Required work ▸ Would you quote every entry exactly, dropping only the pictures?

Collected data ▸
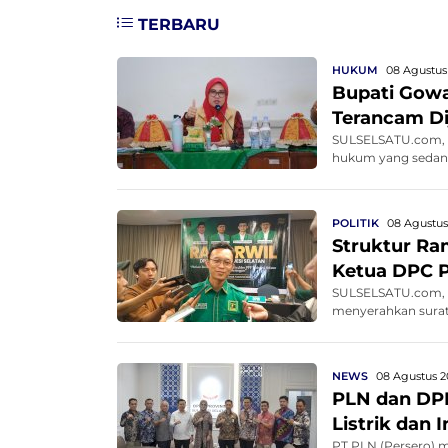
TERBARU
HUKUM
08 Agustus
Bupati Gowa 
Terancam D
SULSELSATU.com, G
hukum yang sedang b
POLITIK
08 Agustus
Struktur Ra
Ketua DPC 
SULSELSATU.com, M
menyerahkan surat
NEWS
08 Agustus 2
PLN dan DPR
Listrik dan 
PT PLN (Persero)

Written response ▸
TERBARU
HUKUM
08 Agustus
Bupati Gowa 
Terancam D
SULSELSATU.com, G
hukum yang sedang b
POLITIK
08 Agustus
Struktur Ra
Ketua DPC 
SULSELSATU.com, M
menyerahkan surat
NEWS
08 Agustus 2
PLN dan DPR
Listrik dan 
PT PLN (Persero)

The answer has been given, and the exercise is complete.